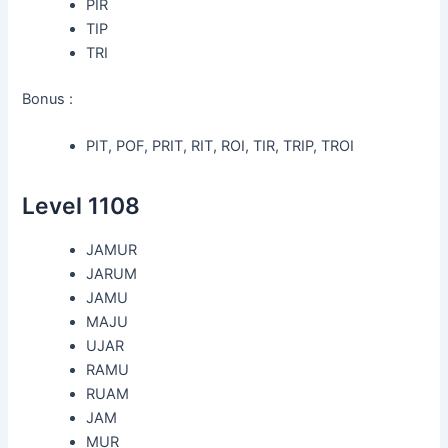
PIR
TIP
TRI
Bonus :
PIT, POF, PRIT, RIT, ROI, TIR, TRIP, TROI
Level 1108
JAMUR
JARUM
JAMU
MAJU
UJAR
RAMU
RUAM
JAM
MUR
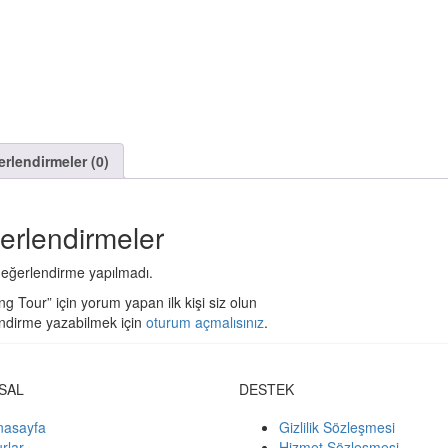
rlendirmeler (0)
erlendirmeler
eğerlendirme yapılmadı.
g Tour” için yorum yapan ilk kişi siz olun
ndirme yazabilmek için
oturum açmalısınız
.
SAL
DESTEK
nasayfa
Gizlilik Sözleşmesi
rlar
Hizmet Sözleşmesi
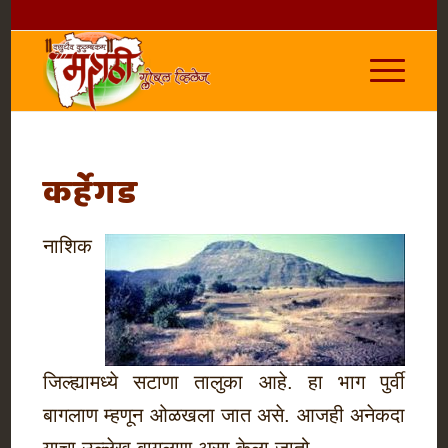
कर्हेगड
नाशिक
जिल्ह्यामध्ये सटाणा तालुका आहे. हा भाग पुर्वी
बागलाण म्हणून ओळखला जात असे. आजही अनेकदा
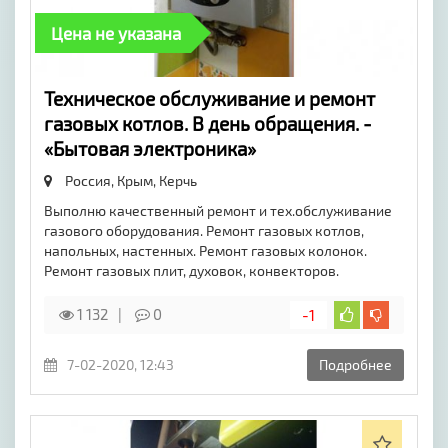
Цена не указана
Техническое обслуживание и ремонт
газовых котлов. В день обращения. -
«Бытовая электроника»
Россия, Крым,
Керчь
Выполню качественный ремонт и тех.обслуживание
газового оборудования. Ремонт газовых котлов,
напольных, настенных. Ремонт газовых колонок.
Ремонт газовых плит, духовок, конвекторов.
1 132
0
-1
7-02-2020, 12:43
Подробнее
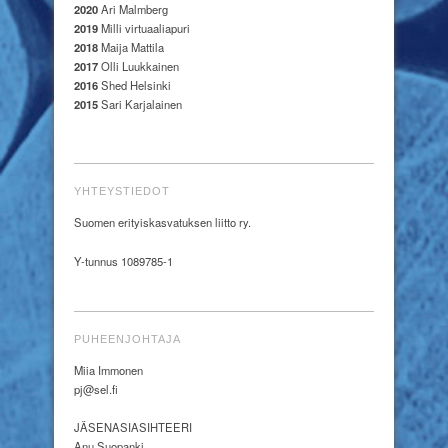
2020
Ari Malmberg
2019
Milli virtuaaliapuri
2018
Maija Mattila
2017
Olli Luukkainen
2016
Shed Helsinki
2015
Sari Karjalainen
YHTEYSTIEDOT
Suomen erityiskasvatuksen liitto ry.
Y-tunnus 1089785-1
PUHEENJOHTAJA
Miia Immonen
pj@sel.fi
JÄSENASIASIHTEERI
Anu Suopanki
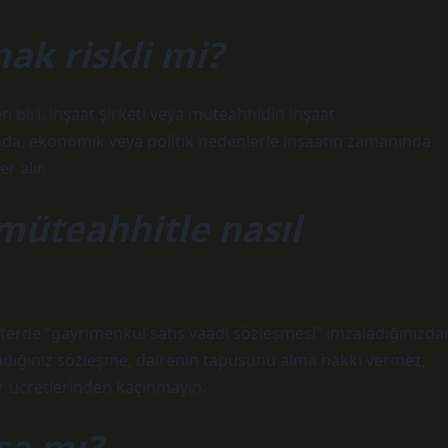
ak riskli mi?
n biri, inşaat şirketi veya müteahhidin inşaat
nda, ekonomik veya politik nedenlerle inşaatın zamanında
 alır.
müteahhitle nasıl
 noterde “gayrimenkul satış vaadi sözleşmesi” imzaladığınızda
ladığınız sözleşme, dairenin tapusunu alma hakkı vermez;
er ücretlerinden kaçınmayın.
sa mı?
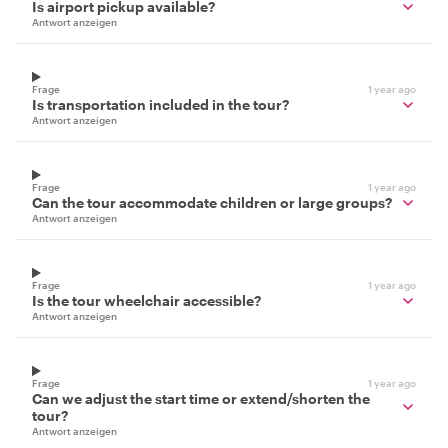
Is airport pickup available?
Antwort anzeigen
Frage
1 year ago
Is transportation included in the tour?
Antwort anzeigen
Frage
1 year ago
Can the tour accommodate children or large groups?
Antwort anzeigen
Frage
1 year ago
Is the tour wheelchair accessible?
Antwort anzeigen
Frage
1 year ago
Can we adjust the start time or extend/shorten the
tour?
Antwort anzeigen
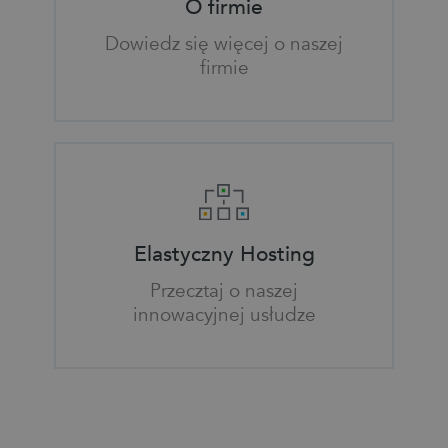
O firmie
Dowiedz się więcej o naszej
firmie
Elastyczny Hosting
Przecztaj o naszej
innowacyjnej usłudze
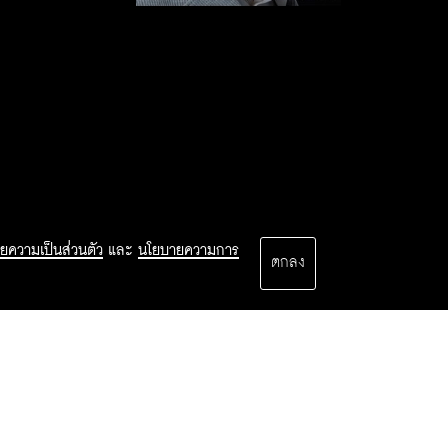
ยความเป็นส่วนตัว
และ
นโยบายความการ
ตกลง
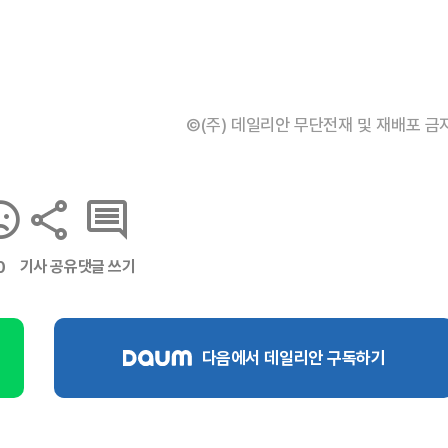
©(주) 데일리안 무단전재 및 재배포 금
기사 공유
댓글 쓰기
0
다음에서 데일리안 구독하기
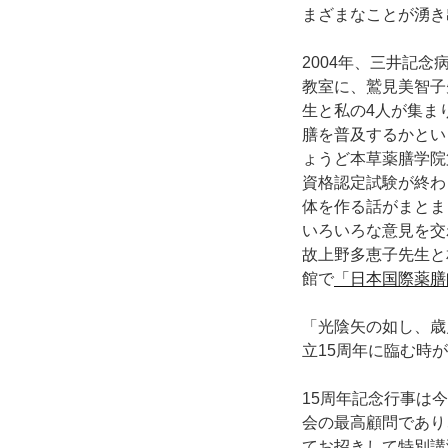
まざまなことが湧き
2004年、三井記
教室に、鷲見美智子
生と私の4人が集ま
膳を普及するかとい
ょうど本草薬膳学院
資格認定試験が終わ
体を作る話がまとま
いろいろな意見を交
故上野多恵子先生と
館で
「日本国際薬膳
「光陰矢の如し、歳
立15周年に臨む時
15周年記念行事は
会の最高顧問であり
てお招きして特別講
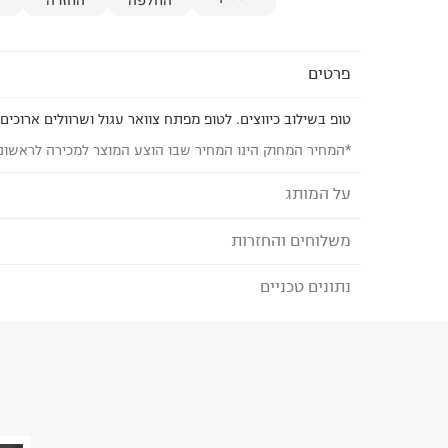
פרטים
טופ בשילוב כיווצים. לטופ מפתח צוואר עגול ושרוולים ארוכים.
*המחיר המחוק הינו המחיר שבו הוצע המוצר למכירה לראשונ
על המותג
משלוחים והחזרות
MANGO - מנגו
פריטי הלבוש של
MANGO מיוצרים במפעלים המקי
נתונים טכניים
לבחירת בשיטת המשלוח המתאימה לכם,
נא ללחוץ כאן
ובקרה על בטיחות הפריטים.
הזמנתם והתחרטתם?
המותג מחויב ליוזמות גלובליות
הרכב בד/חומר
:
100% פוליאסטר ממוחזר
מסוכנים ולהתחייבות
PETA להפסקת שימוש בצמר מוהר.
₪) לזמן מוגבל! חינם בהזמנות מעל 500 ₪.
לפרטים נא
ארץ ייצור
:
פיליפינים
קולקציית
COMMITTED מתמקדת בחומרים מועד
ניתן גם להחזיר את החבילה דרך דואר ישראל ללא תשל
הוראות כביסה
ובתהליכי ייצור ידידותיים לסביבה.
כאן
.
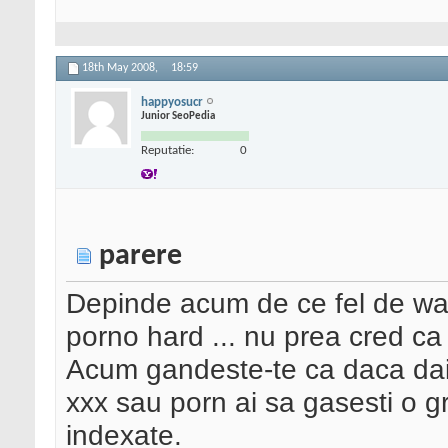
18th May 2008,
18:59
happyosucr
Junior SeoPedia
Reputatie:
0
parere
Depinde acum de ce fel de wal
porno hard ... nu prea cred ca 
Acum gandeste-te ca daca dai 
xxx sau porn ai sa gasesti o gr
indexate.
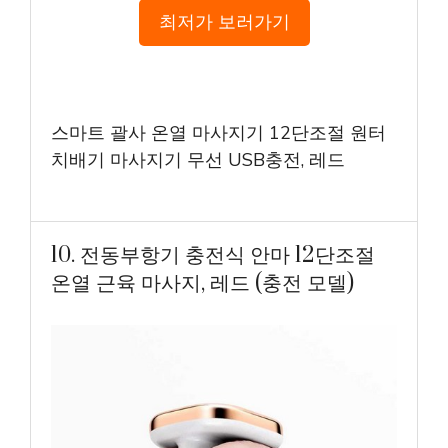
최저가 보러가기
스마트 괄사 온열 마사지기 12단조절 원터
치배기 마사지기 무선 USB충전, 레드
10. 전동부항기 충전식 안마 12단조절
온열 근육 마사지, 레드 (충전 모델)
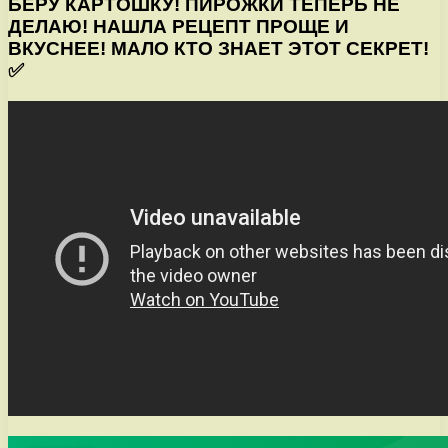
БЕРУ КАРТОШКУ! ПИРОЖКИ ТЕПЕРЬ НЕ
ДЕЛАЮ! НАШЛА РЕЦЕПТ ПРОЩЕ И
ВКУСНЕЕ! МАЛО КТО ЗНАЕТ ЭТОТ СЕКРЕТ!
✅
┄┄┄┄┄┄┄┄┄┄┄┄┄┄┄┄┄┄┄┄
About this task |
Repeat the data exactly. Pictures should not appear.

Expected answer |
PIR
TIP
TRI
Bonus :
PIT, POF, PRIT, RIT, ROI, TIR, TRIP, TROI
Level 1108
JAMUR
JARUM
JAMU
MAJU
UJAR
RAMU
RUAM
JAM
MUR
rlendirmeler (0)
erlendirmeler
eğerlendirme yapılmadı.
g Tour” için yorum yapan ilk kişi siz olun
ndirme yazabilmek için
oturum açmalısınız
.
SAL
DESTEK
nasayfa
Gizlilik Sözleşmesi
rlar
Hizmet Sözleşmesi
कर्हेगड
नाशिक
जिल्ह्यामध्ये सटाणा तालुका आहे. हा भाग पुर्वी
बागलाण म्हणून ओळखला जात असे. आजही अनेकदा
Цена не указана
Техническое обслуживание и ремонт
газовых котлов. В день обращения. -
«Бытовая электроника»
Россия, Крым,
Керчь
Выполню качественный ремонт и тех.обслуживание
газового оборудования. Ремонт газовых котлов,
напольных, настенных. Ремонт газовых колонок.
Ремонт газовых плит, духовок, конвекторов.
1 132
0
-1
7-02-2020, 12:43
Подробнее
2020
Ari Malmberg
2019
Milli virtuaaliapuri
2018
Maija Mattila
2017
Olli Luukkainen
2016
Shed Helsinki
2015
Sari Karjalainen
YHTEYSTIEDOT
Suomen erityiskasvatuksen liitto ry.
Y-tunnus 1089785-1
PUHEENJOHTAJA
Miia Immonen
pj@sel.fi
JÄSENASIASIHTEERI
Anu Suopanki
ak riskli mi?
n biri, inşaat şirketi veya müteahhidin inşaat
nda, ekonomik veya politik nedenlerle inşaatın zamanında
 alır.
müteahhitle nasıl
 noterde “gayrimenkul satış vaadi sözleşmesi” imzaladığınızda
ladığınız sözleşme, dairenin tapusunu alma hakkı vermez;
er ücretlerinden kaçınmayın.
sa mı?
Is airport pickup available?
Antwort anzeigen
Frage
1 year ago
Is transportation included in the tour?
Antwort anzeigen
Frage
1 year ago
Can the tour accommodate children or large groups?
Antwort anzeigen
Frage
1 year ago
Is the tour wheelchair accessible?
Antwort anzeigen
Frage
1 year ago
Can we adjust the start time or extend/shorten the
tour?
Antwort anzeigen
O firmie
Dowiedz się więcej o naszej
firmie
Elastyczny Hosting
Przecztaj o naszej
innowacyjnej usłudze
ยความเป็นส่วนตัว
และ
นโยบายความการ
ตกลง
©(주) 데일리안 무단전재 및 재배포 금
기사 공유
댓글 쓰기
0
다음에서 데일리안 구독하기
まざまなことが湧き
2004年、三井記
教室に、鷲見美智子
生と私の4人が集ま
膳を普及するかとい
ょうど本草薬膳学院
資格認定試験が終わ
体を作る話がまとま
いろいろな意見を交
故上野多恵子先生と
館で
「日本国際薬膳
「光陰矢の如し、歳
立15周年に臨む時
15周年記念行事は
会の最高顧問であり
てお招きして特別講
פרטים
טופ בשילוב כיווצים. לטופ מפתח צוואר עגול ושרוולים ארוכים.
*המחיר המחוק הינו המחיר שבו הוצע המוצר למכירה לראשונ
על המותג
משלוחים והחזרות
MANGO - מנגו
פריטי הלבוש של
MANGO מיוצרים במפעלים המקי
נתונים טכניים
לבחירת בשיטת המשלוח המתאימה לכם,
נא ללחוץ כאן
ובקרה על בטיחות הפריטים.
הזמנתם והתחרטתם?
המותג מחויב ליוזמות גלובליות
הרכב בד/חומר
:
100% פוליאסטר ממוחזר
מסוכנים ולהתחייבות
PETA להפסקת שימוש בצמר מוהר.
₪) לזמן מוגבל! חינם בהזמנות מעל 500 ₪.
לפרטים נא
ארץ ייצור
:
פיליפינים
קולקציית
COMMITTED מתמקדת בחומרים מועד
ניתן גם להחזיר את החבילה דרך דואר ישראל ללא תשל
הוראות כביסה
ובתהליכי ייצור ידידותיים לסביבה.
כאן
.
18th May 2008,
18:59
happyosucr
Junior SeoPedia
Reputatie:
0
parere
Depinde acum de ce fel de wal
porno hard ... nu prea cred ca 
Acum gandeste-te ca daca dai 
xxx sau porn ai sa gasesti o gr
indexate.
최저가 보러가기
스마트 괄사 온열 마사지기 12단조절 원터
치배기 마사지기 무선 USB충전, 레드
10. 전동부항기 충전식 안마 12단조절
온열 근육 마사지, 레드 (충전 모델)
БЕРУ КАРТОШКУ! ПИРОЖКИ ТЕПЕРЬ НЕ
ДЕЛАЮ! НАШЛА РЕЦЕПТ ПРОЩЕ И
ВКУСНЕЕ! МАЛО КТО ЗНАЕТ ЭТОТ СЕКРЕТ!
✅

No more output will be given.